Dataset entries
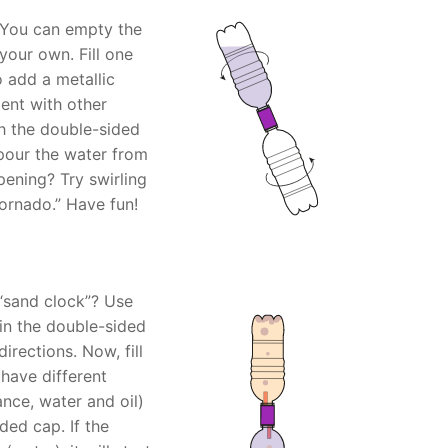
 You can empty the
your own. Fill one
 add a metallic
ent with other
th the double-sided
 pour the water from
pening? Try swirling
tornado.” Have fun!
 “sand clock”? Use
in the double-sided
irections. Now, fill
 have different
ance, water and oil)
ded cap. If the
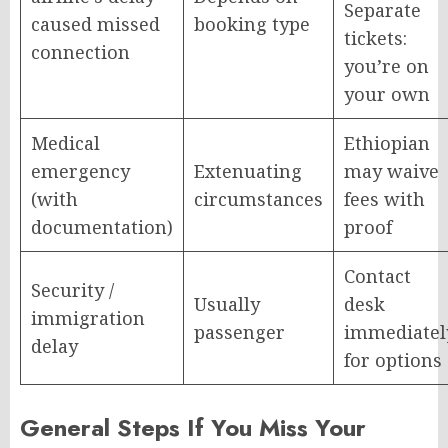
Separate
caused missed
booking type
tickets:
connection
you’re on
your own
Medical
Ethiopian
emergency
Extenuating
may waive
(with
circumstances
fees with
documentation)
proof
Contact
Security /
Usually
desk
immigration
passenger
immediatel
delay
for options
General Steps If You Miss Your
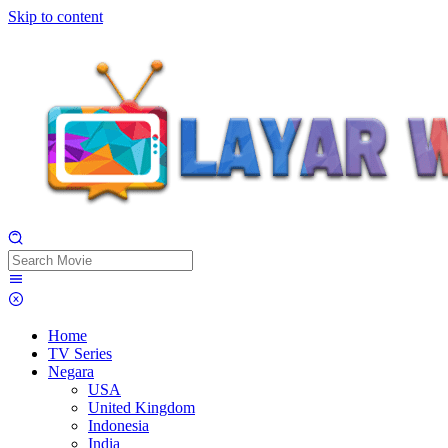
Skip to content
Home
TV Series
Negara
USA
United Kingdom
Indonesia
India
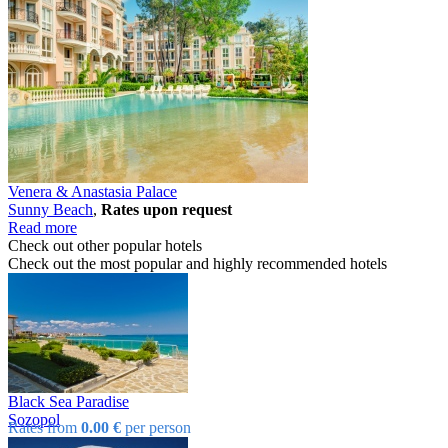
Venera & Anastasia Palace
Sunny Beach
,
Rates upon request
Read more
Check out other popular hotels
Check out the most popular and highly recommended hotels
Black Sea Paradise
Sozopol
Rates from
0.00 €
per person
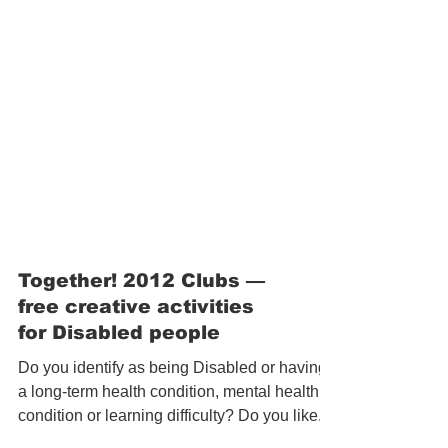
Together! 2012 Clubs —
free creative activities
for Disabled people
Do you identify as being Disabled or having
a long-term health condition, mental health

--

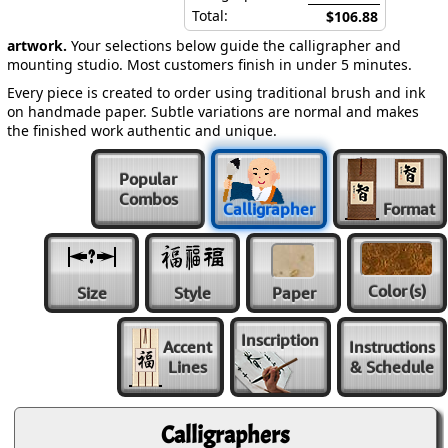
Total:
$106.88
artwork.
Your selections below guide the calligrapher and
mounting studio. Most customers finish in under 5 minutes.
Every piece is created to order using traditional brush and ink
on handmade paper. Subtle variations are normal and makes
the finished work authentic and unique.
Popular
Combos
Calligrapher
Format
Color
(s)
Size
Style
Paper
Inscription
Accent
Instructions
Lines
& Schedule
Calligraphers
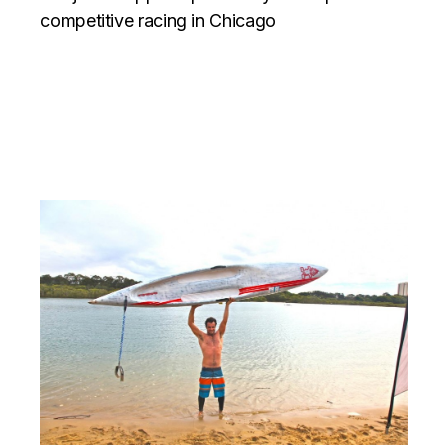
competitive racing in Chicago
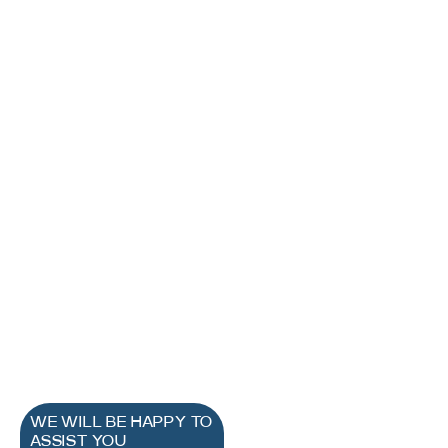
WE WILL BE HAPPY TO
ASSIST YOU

What you have to do. Look above for the line with "pour the water from" and the line with "a long-term health condition, mental health", then copy exactly the lines from the first through the second, both kept, with no pictures.

Answer to this exercise.
 pour the water from
pening? Try swirling
tornado.” Have fun!
 “sand clock”? Use
in the double-sided
irections. Now, fill
 have different
ance, water and oil)
ded cap. If the
Separate
caused missed
booking type
tickets:
connection
you’re on
your own
Medical
Ethiopian
emergency
Extenuating
may waive
(with
circumstances
fees with
documentation)
proof
Contact
Security /
Usually
desk
immigration
passenger
immediatel
delay
for options
General Steps If You Miss Your
Skip to content
Home
TV Series
Negara
USA
United Kingdom
Indonesia
India
Venera & Anastasia Palace
Sunny Beach
,
Rates upon request
Read more
Check out other popular hotels
Check out the most popular and highly recommended hotels
Black Sea Paradise
Sozopol
Rates from
0.00 €
per person
Together! 2012 Clubs —
free creative activities
for Disabled people
Do you identify as being Disabled or having
a long-term health condition, mental health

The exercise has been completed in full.